Why hunt the Faith Ranch?

Why does Faith produce big bucks? 

Faith has four ingredients that has allowed it to produce large white-tailed bucks:  (1) a large ranch itself (40,000 acres), it is surrounded by large ranches; (2) the ranch is remote—located far away from any population center; (3) its soils are diverse with a sandy belt called the Carrizo sand that runs through the ranch; and (4) the low rainfall the ranch receives, paradoxically, produces big bucks by keeping the population well within the carrying capacity of the land.

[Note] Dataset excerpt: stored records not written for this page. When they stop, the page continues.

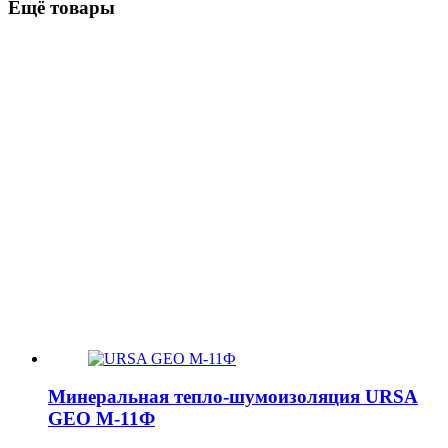
Ещё товары
Минеральная тепло-шумоизоляция URSA
GEO М-11Ф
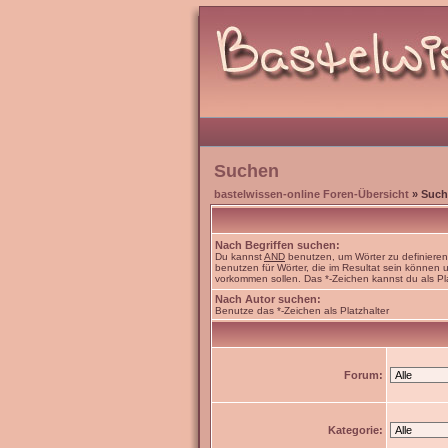
Suchen
bastelwissen-online Foren-Übersicht
» Such
Nach Begriffen suchen:
Du kannst
AND
benutzen, um Wörter zu definiere
benutzen für Wörter, die im Resultat sein können
vorkommen sollen. Das *-Zeichen kannst du als Pl
Nach Autor suchen:
Benutze das *-Zeichen als Platzhalter
Forum:
Kategorie:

The size and remoteness of Faith Ranch and its neighbors is Faith’s greatest asset: it allows bucks to grow old.  Ranches surrounded by small tracts of land often face intense hunting pressure from their neighbors.  Similarly, deer herds on ranches located near large population areas are often beset by illegal hunting pressure.  Although one’s management practices can control what happens on a ranch itself, one cannot control a neighbors harvest practices without a high fence.  Illegal hunting is also very difficult to control.  Faith Ranch does not face these problems.

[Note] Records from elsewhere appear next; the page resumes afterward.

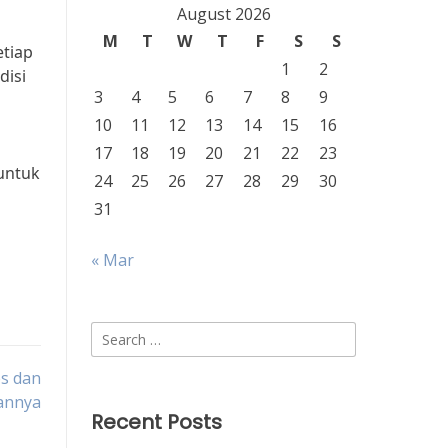
August 2026
M
T
W
T
F
S
S
etiap
1
2
disi
3
4
5
6
7
8
9
10
11
12
13
14
15
16
l
17
18
19
20
21
22
23
 untuk
24
25
26
27
28
29
30
31
« Mar
Search
for:
es dan
annya
Recent Posts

Size and remoteness, however, does not explain the high quality of bucks produced by the Faith Ranch.  Many ranches in other parts of South Texas have these characteristics.  The soil diversity at the Faith Ranch is one possible explanation.  Faith Ranch has a diversity of soil types that other big ranches do not enjoy.  The map pictured below shows the different soil types of the Faith Ranch.  The three broad soil families are shown as variations of three colors: sandy soils (red), clayey soils (green), and gravelly soils (blue).  These diverse soil type, interlaced with each other, provide deer at the Faith Ranch with a variety of nutritional sources in many different weather conditions.   This nutritional variety has the effect of creating a higher plane of consistent nutrition that would not be present without this soil diversity.

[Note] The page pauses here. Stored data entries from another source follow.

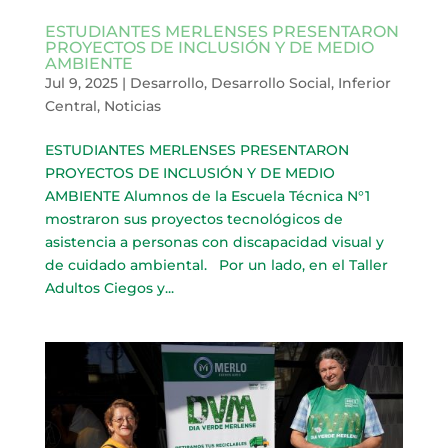
ESTUDIANTES MERLENSES PRESENTARON
PROYECTOS DE INCLUSIÓN Y DE MEDIO
AMBIENTE
Jul 9, 2025
|
Desarrollo
,
Desarrollo Social
,
Inferior
Central
,
Noticias
ESTUDIANTES MERLENSES PRESENTARON
PROYECTOS DE INCLUSIÓN Y DE MEDIO
AMBIENTE Alumnos de la Escuela Técnica N°1
mostraron sus proyectos tecnológicos de
asistencia a personas con discapacidad visual y
de cuidado ambiental. Por un lado, en el Taller
Adultos Ciegos y...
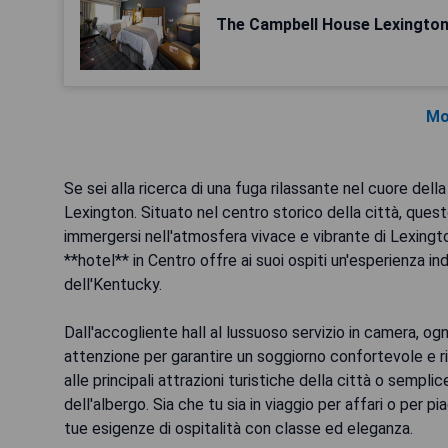
The Campbell House Lexingto
Mo
Se sei alla ricerca di una fuga rilassante nel cuore dell
Lexington. Situato nel centro storico della città, quest
immergersi nell'atmosfera vivace e vibrante di Lexingt
**hotel** in Centro offre ai suoi ospiti un'esperienza in
dell'Kentucky.
Dall'accogliente hall al lussuoso servizio in camera, og
attenzione per garantire un soggiorno confortevole e ril
alle principali attrazioni turistiche della città o sempl
dell'albergo. Sia che tu sia in viaggio per affari o per p
tue esigenze di ospitalità con classe ed eleganza.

The final ingredient that allows Faith Ranch to produce large white-tailed bucks is its low rainfall.  Rainfall at Faith Ranch averages about 18 inches per year (a semi-desert environment), but the variation around this average is extreme.  At first blush, my claim that low rainfall helps produce big bucks at Faith seems paradoxical.  After all, research conducted at the Faith Ranch has shown that antler sizes of mature bucks vary positively with March and April rainfall; the more March and April rainfall Faith receives, the bigger the antlers.  At one level, then, more rainfall is better than less.

But if more rainfall is better than less rainfall, why does the Golden Triangle area of Texas (a low rainfall, big buck area of which Faith is a part) produce bigger bucks, on average, than some of the higher rainfall areas in eastern South Texas?  The answer, I believe, is in population control.   Low rainfall keeps deer populations from outstripping the carrying capacity of the land.  This population control effect of low rainfall is, in my opinion, the secret of the success of the Golden Triangle in producing big bucks.  When spring rains do come, the deer population is never at a level that puts significant pressure on the forage. 

Low rainfall might benefit the Golden Triangle in another way. In areas of higher rainfall, large amounts of rain can leach important minerals from the soil. The minerals contained in the diverse Faith Ranch soils, in contrast, are not leached out by excessive rainfall. That much is a fact. Whether the higher, preserved mineral content of the Faith Ranch soils produce forbes of greater nutritional value than other areas is a subject that needs research. But it does offer another explanation why the Golden Triangle produces the biggest bucks in Texas.

In sum, Faith Ranch enjoys size and remoteness to allow its bucks to grow old, diverse soil types that provide a variety of nutrition in many types of weather conditions, and low rainfall that keeps its deer population well within the carry capacity of the land.  Few ranches in South Texas have all of these ingredients that produce big white-tailed bucks.